Let $\Q \sqbrk X$ be the ring of polynomial forms over the field of rational numbers in the indeterminate $X$.
Let $\map f X \in \Z \sqbrk X$ be irreducible in $\Z \sqbrk X$.
Then $\map f X$ is also irreducible in $\Q \sqbrk X$.
Proof
Aiming for a contradiction, suppose $\map f X = \map g X \, \map h X$ for some $\map g X, \map h X \in \Q \sqbrk X$.
- $\map f X \in \Z \sqbrk X$
and so by definition has coefficients all of which are integers.
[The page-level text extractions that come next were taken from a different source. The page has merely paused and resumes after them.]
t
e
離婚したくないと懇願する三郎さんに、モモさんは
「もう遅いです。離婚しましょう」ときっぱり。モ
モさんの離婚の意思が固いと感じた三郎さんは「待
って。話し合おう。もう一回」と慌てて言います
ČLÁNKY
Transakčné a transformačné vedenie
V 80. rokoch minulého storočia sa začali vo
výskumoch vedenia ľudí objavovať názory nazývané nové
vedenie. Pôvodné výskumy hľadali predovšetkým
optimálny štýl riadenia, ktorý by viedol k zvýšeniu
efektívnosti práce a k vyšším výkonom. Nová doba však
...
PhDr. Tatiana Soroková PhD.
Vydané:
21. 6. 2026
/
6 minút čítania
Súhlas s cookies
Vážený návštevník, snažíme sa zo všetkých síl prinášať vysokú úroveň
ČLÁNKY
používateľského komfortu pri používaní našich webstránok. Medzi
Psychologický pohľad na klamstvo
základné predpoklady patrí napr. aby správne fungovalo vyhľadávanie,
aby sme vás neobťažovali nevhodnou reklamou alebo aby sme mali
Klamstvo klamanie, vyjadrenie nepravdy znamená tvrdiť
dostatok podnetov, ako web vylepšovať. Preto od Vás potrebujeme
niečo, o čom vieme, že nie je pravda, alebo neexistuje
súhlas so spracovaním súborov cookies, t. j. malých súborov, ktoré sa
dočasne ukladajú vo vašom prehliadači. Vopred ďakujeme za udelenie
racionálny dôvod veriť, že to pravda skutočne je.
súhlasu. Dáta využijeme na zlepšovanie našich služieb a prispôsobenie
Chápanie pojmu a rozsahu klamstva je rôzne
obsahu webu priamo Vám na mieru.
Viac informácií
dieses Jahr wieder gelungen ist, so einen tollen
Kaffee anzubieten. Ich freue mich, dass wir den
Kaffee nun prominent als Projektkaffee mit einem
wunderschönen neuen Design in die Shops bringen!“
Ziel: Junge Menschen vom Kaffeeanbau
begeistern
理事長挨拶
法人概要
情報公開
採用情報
But from Factors of Polynomial with Integer Coefficients have Integer Coefficients it follows that $\map f X$ can be expressed as:
- $\map f X = \map {g'} X \, \map {h'} X$
where both $\map {g'} X$ and $\map {h'} X$ are elements of $\Q \sqbrk X$ which have coefficients all of which are integers.
That is:
- $\map {g'} X \in \Z \sqbrk X$
and:
- $\map {h'} X \in \Z \sqbrk X$
This contradicts the statement that $\map f X$ is irreducible in $\Z \sqbrk X$.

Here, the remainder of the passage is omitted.